Ma a me oggi serve o viene, da stare di qua, nell’angusto ombelico e cercare un po’ di sollievo in qualche appagamento.
Anche questo è quel che è, pur se in sottofondo qualche ingranaggio di richiamo verso l’essere, continua a girare…
Quando la non mente affiora, cade ogni giudizio, ogni catalogazione. Tutto si appiana perché non strattonato da “ricami” della mente.
È questo l’atteggiamento da coltivare!
Mi colpisce che……:pensiamo di esistere sulla base del nostro agglomerato di pensieri, sentimenti, emozioni e azioni.
Non è un concetto nuovo, ma in questo momento mi risuona particolarmente.
In sostanza ci ancoriamo all’effimero.
Edifichiamo sulla sabbia
Le azioni non appartengano all’individuo ma al ciò che è.
Se sì è nella non-mente, non può essere che così.

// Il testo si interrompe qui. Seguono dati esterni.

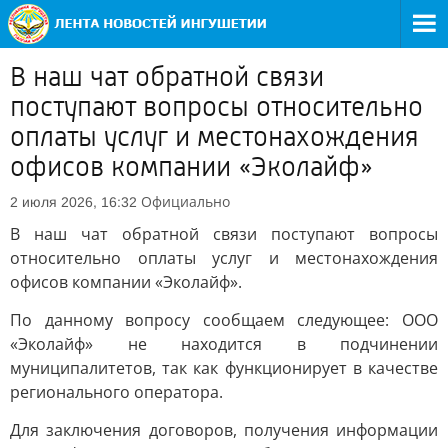
В наш чат обратной связи
поступают вопросы относительно
оплаты услуг и местонахождения
офисов компании «Эколайф»
Официально
2 июля 2026, 16:32
В наш чат обратной связи поступают вопросы
относительно оплаты услуг и местонахождения
офисов компании «Эколайф».
По данному вопросу сообщаем следующее: ООО
«Эколайф» не находится в подчинении
муниципалитетов, так как функционирует в качестве
регионального оператора.
Для заключения договоров, получения информации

La mente divide, la non mente accoglie il Ciò che È.
È necessario coltivare il Sentire, con i tanti mezzi che abbiamo a disposizione: lo zz, le letture, lo scambio in chat, gli intensivi,la relazione con il maestro.
È facile altrimenti, farsi riassorbire dalle logiche del duale.
L’Amore va perseguito in ogni sua manifestazione.
“Agli occhi dell’uomo certamente il male è la non completezza, è l’insufficienza, è la parzialità, è il limite, mentre la perfezione è il non limite ed è la completezza”
Il pericolo è proprio qui. Dualizzare, frammentare l’Essere come se l’incompleto, il limite e l’insufficiente non appartenessero all’Essere e come se l’Essere possa venire connotato solo con qualità positive.
Questo ci lancia in una folle rincorsa verso la perfezione che non raggiungeremo mai, perché la poniamo alla fine delle limitazioni, delle parzialità.
Bisogna abbandonare le logiche del divenire e affermare l’Essere.